Print the listing in full, with no character changed.

● EXERCISE INPUTS:
———

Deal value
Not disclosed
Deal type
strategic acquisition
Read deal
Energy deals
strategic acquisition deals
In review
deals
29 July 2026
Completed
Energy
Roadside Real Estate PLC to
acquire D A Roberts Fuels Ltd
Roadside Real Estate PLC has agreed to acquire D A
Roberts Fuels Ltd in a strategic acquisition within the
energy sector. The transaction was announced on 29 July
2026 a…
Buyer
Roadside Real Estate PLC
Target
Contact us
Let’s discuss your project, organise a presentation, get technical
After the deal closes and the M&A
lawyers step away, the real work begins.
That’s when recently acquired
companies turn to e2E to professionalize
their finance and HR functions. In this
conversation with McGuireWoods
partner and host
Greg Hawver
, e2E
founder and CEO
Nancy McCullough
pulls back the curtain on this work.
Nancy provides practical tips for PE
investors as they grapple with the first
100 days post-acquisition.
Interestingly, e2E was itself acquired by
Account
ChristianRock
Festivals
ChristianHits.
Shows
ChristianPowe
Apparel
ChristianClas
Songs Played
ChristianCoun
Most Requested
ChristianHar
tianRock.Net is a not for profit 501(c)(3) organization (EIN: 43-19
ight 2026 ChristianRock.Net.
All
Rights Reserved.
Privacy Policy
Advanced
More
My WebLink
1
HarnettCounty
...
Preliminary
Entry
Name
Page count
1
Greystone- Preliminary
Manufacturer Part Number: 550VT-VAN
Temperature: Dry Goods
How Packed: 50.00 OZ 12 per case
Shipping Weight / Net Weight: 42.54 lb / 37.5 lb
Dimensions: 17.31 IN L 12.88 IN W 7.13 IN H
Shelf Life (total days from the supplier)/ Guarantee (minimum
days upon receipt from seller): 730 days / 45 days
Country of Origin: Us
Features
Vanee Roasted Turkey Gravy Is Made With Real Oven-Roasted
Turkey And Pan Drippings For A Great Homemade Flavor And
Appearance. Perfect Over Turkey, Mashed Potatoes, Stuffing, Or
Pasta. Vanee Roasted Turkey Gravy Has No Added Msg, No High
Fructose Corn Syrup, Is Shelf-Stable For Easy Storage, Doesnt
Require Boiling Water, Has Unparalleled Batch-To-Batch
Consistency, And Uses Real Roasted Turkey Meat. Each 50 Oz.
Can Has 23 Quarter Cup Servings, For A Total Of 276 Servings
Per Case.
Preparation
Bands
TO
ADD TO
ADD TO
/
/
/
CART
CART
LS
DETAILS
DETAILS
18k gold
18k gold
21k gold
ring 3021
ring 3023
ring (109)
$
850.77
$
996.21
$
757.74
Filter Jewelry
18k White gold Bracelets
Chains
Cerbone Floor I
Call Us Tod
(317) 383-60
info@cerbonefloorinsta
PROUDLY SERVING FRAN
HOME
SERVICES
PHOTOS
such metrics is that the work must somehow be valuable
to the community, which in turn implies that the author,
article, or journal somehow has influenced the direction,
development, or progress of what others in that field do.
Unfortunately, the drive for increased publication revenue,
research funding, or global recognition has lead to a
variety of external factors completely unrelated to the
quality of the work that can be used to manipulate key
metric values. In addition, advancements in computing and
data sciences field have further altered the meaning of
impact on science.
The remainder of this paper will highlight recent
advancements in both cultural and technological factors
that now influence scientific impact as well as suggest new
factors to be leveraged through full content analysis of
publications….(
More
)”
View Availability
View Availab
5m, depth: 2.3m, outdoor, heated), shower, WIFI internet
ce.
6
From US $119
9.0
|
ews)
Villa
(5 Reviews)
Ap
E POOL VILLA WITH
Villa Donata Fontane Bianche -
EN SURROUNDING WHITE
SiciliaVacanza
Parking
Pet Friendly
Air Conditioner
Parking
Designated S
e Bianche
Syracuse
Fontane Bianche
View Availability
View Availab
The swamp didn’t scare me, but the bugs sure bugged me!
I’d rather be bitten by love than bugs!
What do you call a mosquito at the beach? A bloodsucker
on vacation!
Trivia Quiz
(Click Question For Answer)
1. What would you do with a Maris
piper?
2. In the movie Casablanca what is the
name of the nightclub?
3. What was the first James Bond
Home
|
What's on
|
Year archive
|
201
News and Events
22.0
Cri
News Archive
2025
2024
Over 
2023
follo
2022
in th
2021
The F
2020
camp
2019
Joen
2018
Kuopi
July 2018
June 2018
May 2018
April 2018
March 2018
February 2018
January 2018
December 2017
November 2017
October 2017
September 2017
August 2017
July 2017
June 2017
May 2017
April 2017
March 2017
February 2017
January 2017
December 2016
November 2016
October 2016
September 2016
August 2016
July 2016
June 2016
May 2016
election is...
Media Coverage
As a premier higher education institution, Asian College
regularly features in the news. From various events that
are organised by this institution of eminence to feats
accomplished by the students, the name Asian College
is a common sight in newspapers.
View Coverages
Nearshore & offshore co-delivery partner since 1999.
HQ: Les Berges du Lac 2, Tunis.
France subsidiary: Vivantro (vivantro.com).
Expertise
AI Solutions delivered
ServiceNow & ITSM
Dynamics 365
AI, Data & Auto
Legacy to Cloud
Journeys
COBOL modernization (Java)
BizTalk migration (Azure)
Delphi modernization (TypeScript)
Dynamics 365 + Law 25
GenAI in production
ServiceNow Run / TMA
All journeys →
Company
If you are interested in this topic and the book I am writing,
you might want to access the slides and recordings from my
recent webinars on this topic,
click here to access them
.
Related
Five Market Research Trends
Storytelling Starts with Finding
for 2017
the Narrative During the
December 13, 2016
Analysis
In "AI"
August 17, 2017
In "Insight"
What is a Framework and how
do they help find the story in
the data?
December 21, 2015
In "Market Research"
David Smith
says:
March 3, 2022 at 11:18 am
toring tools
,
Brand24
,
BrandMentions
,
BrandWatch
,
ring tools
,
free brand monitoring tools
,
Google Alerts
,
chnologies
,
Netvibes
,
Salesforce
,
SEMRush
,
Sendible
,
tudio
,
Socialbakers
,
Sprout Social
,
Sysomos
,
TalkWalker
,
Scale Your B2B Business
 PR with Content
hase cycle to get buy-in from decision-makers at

———

● SOLUTION TO THE EXERCISE:
Deal value
Not disclosed
Deal type
strategic acquisition
Read deal
Energy deals
strategic acquisition deals
In review
deals
29 July 2026
Completed
Energy
Roadside Real Estate PLC to
acquire D A Roberts Fuels Ltd
Roadside Real Estate PLC has agreed to acquire D A
Roberts Fuels Ltd in a strategic acquisition within the
energy sector. The transaction was announced on 29 July
2026 a…
Buyer
Roadside Real Estate PLC
Target
Contact us
Let’s discuss your project, organise a presentation, get technical
After the deal closes and the M&A
lawyers step away, the real work begins.
That’s when recently acquired
companies turn to e2E to professionalize
their finance and HR functions. In this
conversation with McGuireWoods
partner and host
Greg Hawver
, e2E
founder and CEO
Nancy McCullough
pulls back the curtain on this work.
Nancy provides practical tips for PE
investors as they grapple with the first
100 days post-acquisition.
Interestingly, e2E was itself acquired by
Account
ChristianRock
Festivals
ChristianHits.
Shows
ChristianPowe
Apparel
ChristianClas
Songs Played
ChristianCoun
Most Requested
ChristianHar
tianRock.Net is a not for profit 501(c)(3) organization (EIN: 43-19
ight 2026 ChristianRock.Net.
All
Rights Reserved.
Privacy Policy
Advanced
More
My WebLink
1
HarnettCounty
...
Preliminary
Entry
Name
Page count
1
Greystone- Preliminary
Manufacturer Part Number: 550VT-VAN
Temperature: Dry Goods
How Packed: 50.00 OZ 12 per case
Shipping Weight / Net Weight: 42.54 lb / 37.5 lb
Dimensions: 17.31 IN L 12.88 IN W 7.13 IN H
Shelf Life (total days from the supplier)/ Guarantee (minimum
days upon receipt from seller): 730 days / 45 days
Country of Origin: Us
Features
Vanee Roasted Turkey Gravy Is Made With Real Oven-Roasted
Turkey And Pan Drippings For A Great Homemade Flavor And
Appearance. Perfect Over Turkey, Mashed Potatoes, Stuffing, Or
Pasta. Vanee Roasted Turkey Gravy Has No Added Msg, No High
Fructose Corn Syrup, Is Shelf-Stable For Easy Storage, Doesnt
Require Boiling Water, Has Unparalleled Batch-To-Batch
Consistency, And Uses Real Roasted Turkey Meat. Each 50 Oz.
Can Has 23 Quarter Cup Servings, For A Total Of 276 Servings
Per Case.
Preparation
Bands
TO
ADD TO
ADD TO
/
/
/
CART
CART
LS
DETAILS
DETAILS
18k gold
18k gold
21k gold
ring 3021
ring 3023
ring (109)
$
850.77
$
996.21
$
757.74
Filter Jewelry
18k White gold Bracelets
Chains
Cerbone Floor I
Call Us Tod
(317) 383-60
info@cerbonefloorinsta
PROUDLY SERVING FRAN
HOME
SERVICES
PHOTOS
such metrics is that the work must somehow be valuable
to the community, which in turn implies that the author,
article, or journal somehow has influenced the direction,
development, or progress of what others in that field do.
Unfortunately, the drive for increased publication revenue,
research funding, or global recognition has lead to a
variety of external factors completely unrelated to the
quality of the work that can be used to manipulate key
metric values. In addition, advancements in computing and
data sciences field have further altered the meaning of
impact on science.
The remainder of this paper will highlight recent
advancements in both cultural and technological factors
that now influence scientific impact as well as suggest new
factors to be leveraged through full content analysis of
publications….(
More
)”
View Availability
View Availab
5m, depth: 2.3m, outdoor, heated), shower, WIFI internet
ce.
6
From US $119
9.0
|
ews)
Villa
(5 Reviews)
Ap
E POOL VILLA WITH
Villa Donata Fontane Bianche -
EN SURROUNDING WHITE
SiciliaVacanza
Parking
Pet Friendly
Air Conditioner
Parking
Designated S
e Bianche
Syracuse
Fontane Bianche
View Availability
View Availab
The swamp didn’t scare me, but the bugs sure bugged me!
I’d rather be bitten by love than bugs!
What do you call a mosquito at the beach? A bloodsucker
on vacation!
Trivia Quiz
(Click Question For Answer)
1. What would you do with a Maris
piper?
2. In the movie Casablanca what is the
name of the nightclub?
3. What was the first James Bond
Home
|
What's on
|
Year archive
|
201
News and Events
22.0
Cri
News Archive
2025
2024
Over 
2023
follo
2022
in th
2021
The F
2020
camp
2019
Joen
2018
Kuopi
July 2018
June 2018
May 2018
April 2018
March 2018
February 2018
January 2018
December 2017
November 2017
October 2017
September 2017
August 2017
July 2017
June 2017
May 2017
April 2017
March 2017
February 2017
January 2017
December 2016
November 2016
October 2016
September 2016
August 2016
July 2016
June 2016
May 2016
election is...
Media Coverage
As a premier higher education institution, Asian College
regularly features in the news. From various events that
are organised by this institution of eminence to feats
accomplished by the students, the name Asian College
is a common sight in newspapers.
View Coverages
Nearshore & offshore co-delivery partner since 1999.
HQ: Les Berges du Lac 2, Tunis.
France subsidiary: Vivantro (vivantro.com).
Expertise
AI Solutions delivered
ServiceNow & ITSM
Dynamics 365
AI, Data & Auto
Legacy to Cloud
Journeys
COBOL modernization (Java)
BizTalk migration (Azure)
Delphi modernization (TypeScript)
Dynamics 365 + Law 25
GenAI in production
ServiceNow Run / TMA
All journeys →
Company
If you are interested in this topic and the book I am writing,
you might want to access the slides and recordings from my
recent webinars on this topic,
click here to access them
.
Related
Five Market Research Trends
Storytelling Starts with Finding
for 2017
the Narrative During the
December 13, 2016
Analysis
In "AI"
August 17, 2017
In "Insight"
What is a Framework and how
do they help find the story in
the data?
December 21, 2015
In "Market Research"
David Smith
says:
March 3, 2022 at 11:18 am
toring tools
,
Brand24
,
BrandMentions
,
BrandWatch
,
ring tools
,
free brand monitoring tools
,
Google Alerts
,
chnologies
,
Netvibes
,
Salesforce
,
SEMRush
,
Sendible
,
tudio
,
Socialbakers
,
Sprout Social
,
Sysomos
,
TalkWalker
,
Scale Your B2B Business
 PR with Content
hase cycle to get buy-in from decision-makers at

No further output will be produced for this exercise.